Он окунулся с головой в дело, а в душе где-то сбоку чуть слышно ныла маленькая райка, ныла, отравляя привычное дело. Мимоходом Борис Николаевич пытался «выслушать» свою душу. Тогда ранка как будто переставала сочиться. А стоило вернуться к будням жизни, и опять это начиналось. И эта неуловимая боль разлагала жизнь на мертвые элементы, бессмысленные, ненужные в своей обособленности…

Он сидел за обедом и слушал, как жует жена, прислушивался к собственному жеванию, представлял его как врач. Ах, как это ненужно и некрасиво! И этот обед и два приставленные к нему жевательные аппарата!.. Вот дом себе нажил. Зачем?

Испортятся оба эти жевательные аппарата, вынесут их отсюда с предосторожностями, подальше от дома, и закопают поглубже в землю.

— Хороший у нас, Наташа, дом… стильный.

— Хороший.

— А хорошо бы, Наташа, бросить его…

Наталья Алексеевна посмотрела на него внимательным взглядом и поняла, о чем он говорит.

— Что ж, давай бросим, — сказала она. — Не мы для дома живем, а дом для нас строился.

— К сожалению, не совсем это так, и, во всяком случае, у нашего дома больше шансов на бессмертие, чем у нас с тобой.

Наталья Алексеевна перестала есть.

— Боря, ты скажи ясней… Я ведь давно вижу, что у тебя назрело что-то новое. А?

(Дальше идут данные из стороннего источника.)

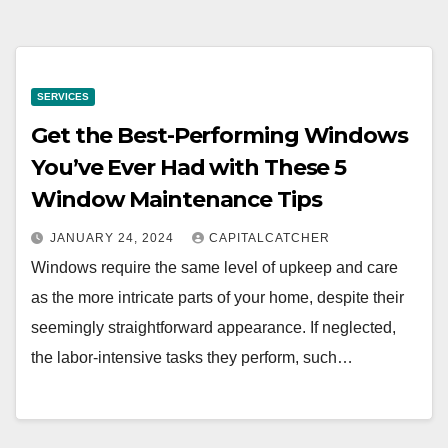
SERVICES
Get the Best-Performing Windows
You’ve Ever Had with These 5
Window Maintenance Tips
JANUARY 24, 2024
CAPITALCATCHER
Windows require the same level of upkeep and care
as the more intricate parts of your home, despite their
seemingly straightforward appearance. If neglected,
the labor-intensive tasks they perform, such…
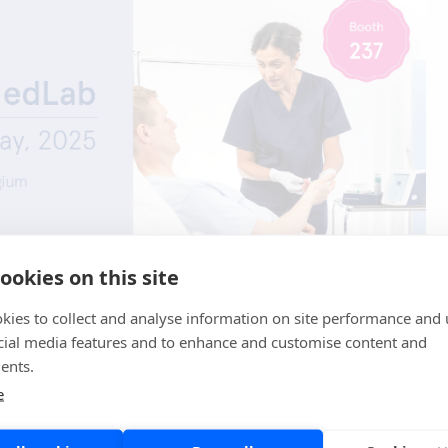
ookies on this site
atures a comprehensive scientific program and brings
sts, researchers, clinicians, and experts from the in vitro
kies to collect and analyse information on site performance and 
ustry.
cial media features and to enhance and customise content and
ents.
d to seeing you at EuroMedLab!
e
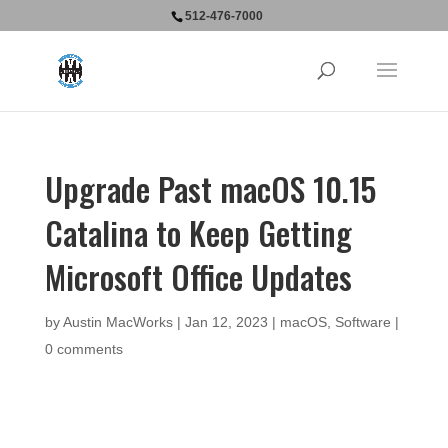
512-476-7000
Upgrade Past macOS 10.15
Catalina to Keep Getting
Microsoft Office Updates
by
Austin MacWorks
|
Jan 12, 2023
|
macOS
,
Software
|
0 comments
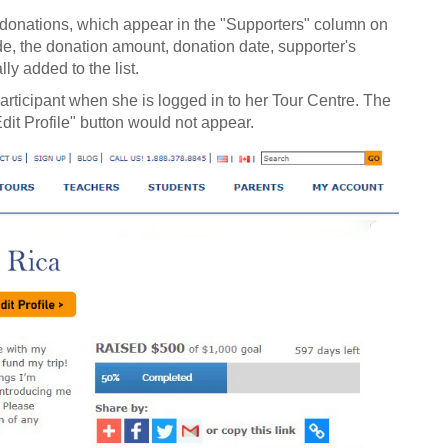
r donations, which appear in the "Supporters" column on
de, the donation amount, donation date, supporter's
y added to the list.
articipant when she is logged in to her Tour Centre. The
dit Profile" button would not appear.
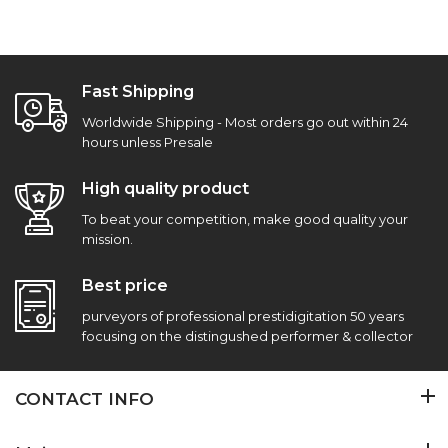
Fast Shipping
Worldwide Shipping - Most orders go out within 24
hours unless Presale
High quality product
To beat your competition, make good quality your
mission.
Best price
purveyors of professional prestidigitation 50 years
focusing on the distingushed performer & collector
CONTACT INFO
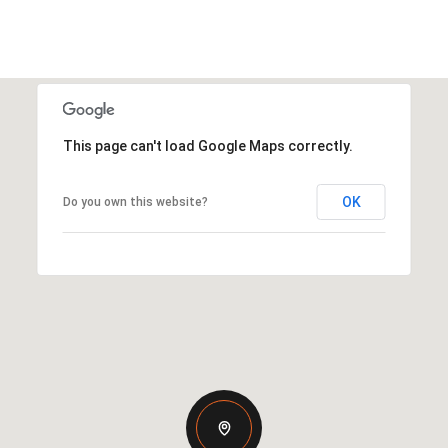
This page can't load Google Maps correctly.
OK
Do you own this website?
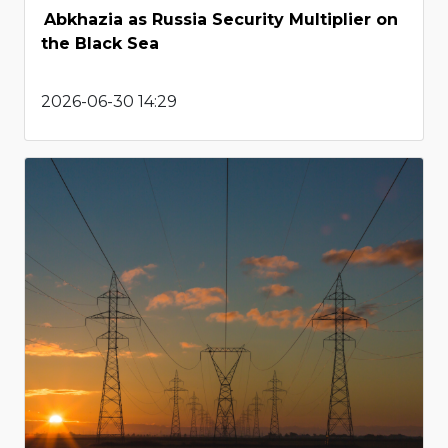
Abkhazia as Russia Security Multiplier on
the Black Sea
2026-06-30 14:29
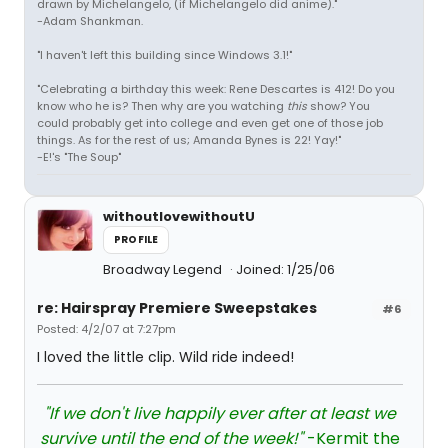
drawn by Michelangelo, (if Michelangelo did anime)."
-Adam Shankman.
"I haven't left this building since Windows 3.1!"
"Celebrating a birthday this week: Rene Descartes is 412! Do you
know who he is? Then why are you watching
this
show? You
could probably get into college and even get one of those job
things. As for the rest of us; Amanda Bynes is 22! Yay!"
-E!'s "The Soup"
withoutlovewithoutU
PROFILE
Broadway Legend
Joined: 1/25/06
re: Hairspray Premiere Sweepstakes
#6
Posted: 4/2/07 at 7:27pm
I loved the little clip. Wild ride indeed!
"If we don't live happily ever after at least we
survive until the end of the week!"
-Kermit the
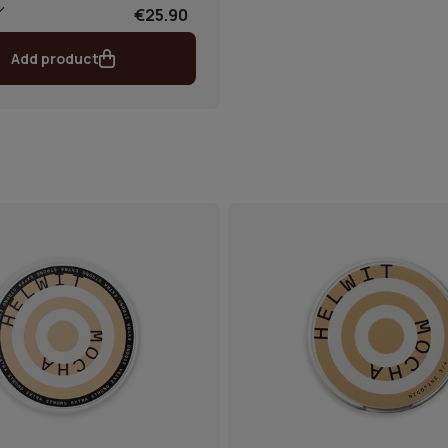
€25.90
Add product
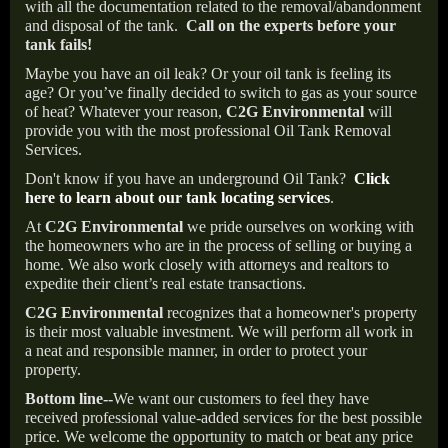
with all the documentation related to the removal/abandonment
and disposal of the tank.
Call on the experts before your
tank fails!
Maybe you have an oil leak? Or your oil tank is feeling its
age? Or you’ve finally decided to switch to gas as your source
of heat? Whatever your reason,
C2G Environmental
will
provide you with the most professional Oil Tank Removal
Services.
Don't know if you have an underground Oil Tank?
Click
here to learn about our tank locating services
.
At
C2G Environmental
we pride ourselves on working with
the homeowners who are in the process of selling or buying a
home. We also work closely with attorneys and realtors to
expedite their client’s real estate transactions.
C2G Environmental
recognizes that a homeowner's property
is their most valuable investment. We will perform all work in
a neat and responsible manner, in order to protect your
property.
Bottom line--
We want our customers to feel they have
received professional value-added services for the best possible
price. We welcome the opportunity to match or beat any price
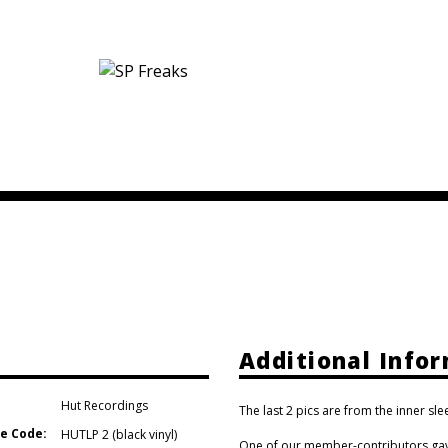
Additional Info
Hut Recordings
The last 2 pics are from the inner sle
e Code:
HUTLP 2 (black vinyl)
One of our member-contributors gave 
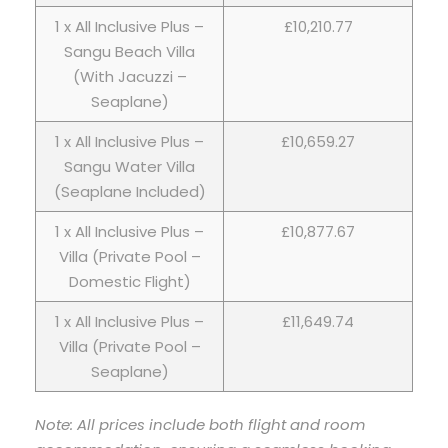
1 x All Inclusive Plus –
£10,210.77
Sangu Beach Villa
(With Jacuzzi –
Seaplane)
1 x All Inclusive Plus –
£10,659.27
Sangu Water Villa
(Seaplane Included)
1 x All Inclusive Plus –
£10,877.67
Villa (Private Pool –
Domestic Flight)
1 x All Inclusive Plus –
£11,649.74
Villa (Private Pool –
Seaplane)
Note: All prices include both flight and room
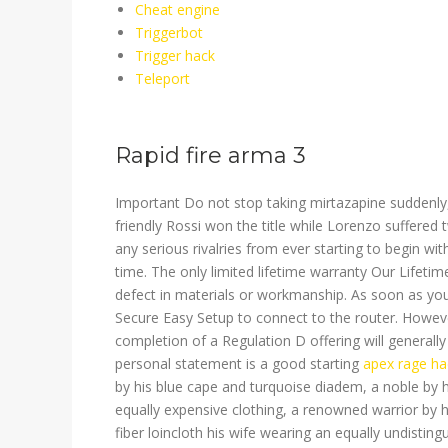
Cheat engine
Triggerbot
Trigger hack
Teleport
Rapid fire arma 3
Important Do not stop taking mirtazapine suddenly, or
friendly Rossi won the title while Lorenzo suffere
any serious rivalries from ever starting to begin wi
time. The only limited lifetime warranty Our Lifetim
defect in materials or workmanship. As soon as you 
Secure Easy Setup to connect to the router. Howev
completion of a Regulation D offering will generall
personal statement is a good starting
apex rage ha
by his blue cape and turquoise diadem, a noble by h
equally expensive clothing, a renowned warrior by 
fiber loincloth his wife wearing an equally undisting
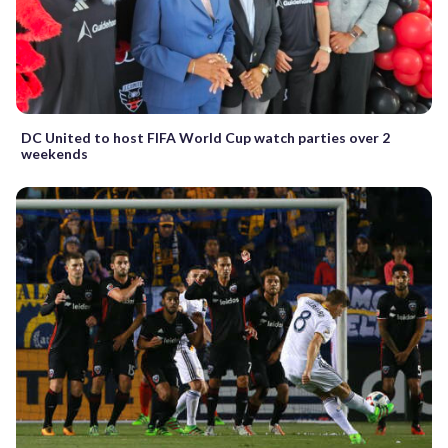
DC United to host FIFA World Cup watch parties over 2
weekends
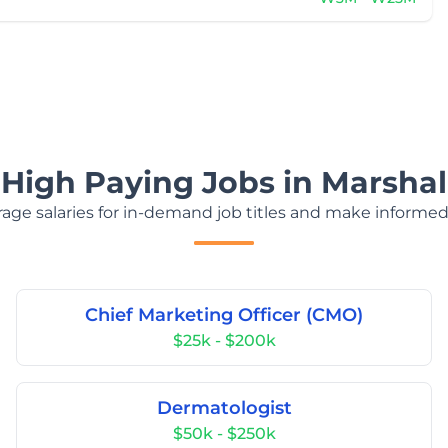
 High Paying Jobs in Marshall
age salaries for in-demand job titles and make informed
Chief Marketing Officer (CMO)
$25k - $200k
Dermatologist
$50k - $250k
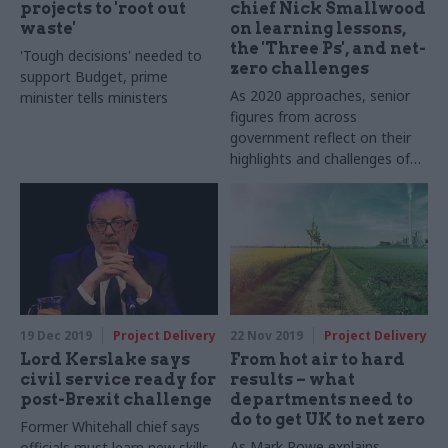
projects to 'root out
chief Nick Smallwood
waste'
on learning lessons,
the 'Three Ps', and net-
'Tough decisions' needed to
zero challenges
support Budget, prime
As 2020 approaches, senior
minister tells ministers
figures from across
government reflect on their
highlights and challenges of
2019, look ahead to the next
12 months and share their
favourite festive memories
19 Dec 2019
Project Delivery
22 Nov 2019
Project Delivery
Lord Kerslake says
From hot air to hard
civil service ready for
results – what
post-Brexit challenge
departments need to
do to get UK to net zero
Former Whitehall chief says
As Mark Rowe explains,
officials must learn new skills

Борис Николаевич ничего не ответил, а Наталья Алексеевна стала говорить искренним, всегда проникавшим в душу голосом, что жизнь их, в сущности, и самой ей начинает казаться скучной и бесцельной.

— Может быть, оттого еще, что детей у нас нет. Если ты, Боря, нашел новую дорогу, так что же нам мешает пойти по ней!

— Никакой дороги я не нашел и не ищу.

Видел он, что теплые слова ее, оставаясь за порогом его души, не греют, не нужна ее любовь и дружба. И эта ненужность была для Бориса Николаевича едва ли не самой большой неожиданностью. Когда он и Наталья Алексеевна встретились в жизни и узнали друг друга, оба увидели, что созданы один для другого. Их любовь, страстная и глубокая, была всегда освещена полным взаимным пониманием, тожеством убеждений. Они всегда были чуткими друзьями. И то, что она была практичнее и энергичнее его, создавало покой и удобство в их жизни, делало ее законченной.

Были и невзгоды, тогда он находил в ней сильного товарища и горе переносилось легко, а будущее казалось таким ласковым, светлым, как смех Натальи Алексеевны. Но вошла жизнь в какую-то мертвую полосу и стала тлением, кто-то дохнул на нее — завяли и осыпались ее цветы. Несчастья не случилось. Но произошло что-то неизмеримо большее, чем пережитые доселе счастье и несчастье, и стало ясно, что дружба и любовь жены уже не помогут: бессильны и скучны они, как этот полный ими дом.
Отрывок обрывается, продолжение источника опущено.